Michael Russell, 35, got into the home in Hartlepool around 05:00 hours on 16th December last year.
Teesside Crown Court heard he took “everything valuable that he could carry and walked out of the back door”.
The police officer returned from work in the early morning hours to find several items were missing.
She woke her partner up to ask: “Where’s the TV?”
Prosecutor Daniel Broadbent said that Russell got into the house through an unsecured downstairs window.

He stole the vacuum cleaner, a laptop and charger, a mobile phone and chargers; cushion covers; and a coat with a wallet containing bank cards and a driving licence.
Forensic officers were able to trace the break-in back to Russell – who was still wearing the trainers matching the footprints left in the house when he was arrested.
When officers raided Russell’s address, they found him watching the stolen TV eating the biscuits, which Russell had also stolen from the victim’s address.

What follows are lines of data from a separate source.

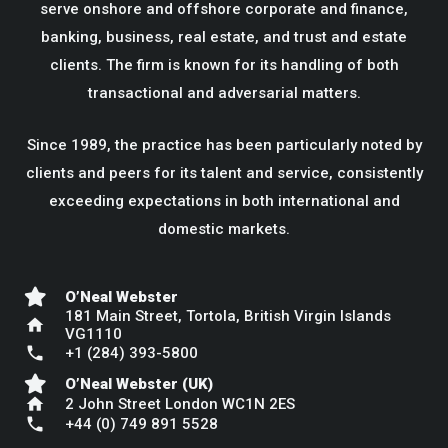
serve onshore and offshore corporate and finance,
banking, business, real estate, and trust and estate
clients. The firm is known for its handling of both
transactional and adversarial matters.
Since 1989, the practice has been particularly noted by
clients and peers for its talent and service, consistently
exceeding expectations in both international and
domestic markets.
O’Neal Webster
181 Main Street, Tortola, British Virgin Islands
home
VG1110
phone
+1 (284) 393-5800
O’Neal Webster (UK)
home
2 John Street London WC1N 2ES
phone
+44 (0) 749 891 5528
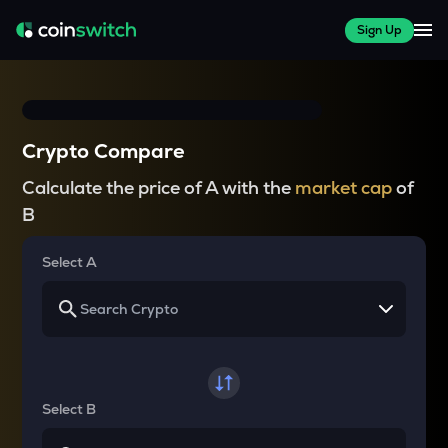
Sign Up
Crypto Compare
Calculate the price of A with the
market cap
of
B
Select A
Select B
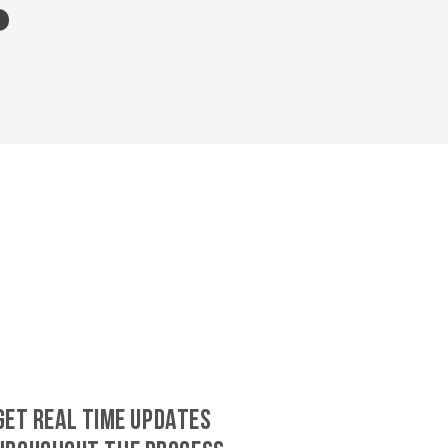
GET REAL TIME UPDATES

When he was arrested he told police: “It’s not burglary, it’s handling stolen goods” before claiming that a friend had left all the possessions in his flat; and that he suspected they were stolen but didn’t know where from.
At a previous hearing, Michael Russell of Cornwall Street in Hartlepool pleaded guilty to burglary and failing to surrender to bail.
The court heard that he has 19 convictions for 54 offences, including theft. After failing to attend a court hearing on 21st Jan, Russell was taken into custody.
Mr Broadbent told the court that the police officer who lives at the house no longer feels safe when she is on her own and wants to move away.
Judge Anthony Dunne told Russell that his intrusion into the couple’s home had caused them “a great deal of stress and worry”. He was sent to prison for 15 months.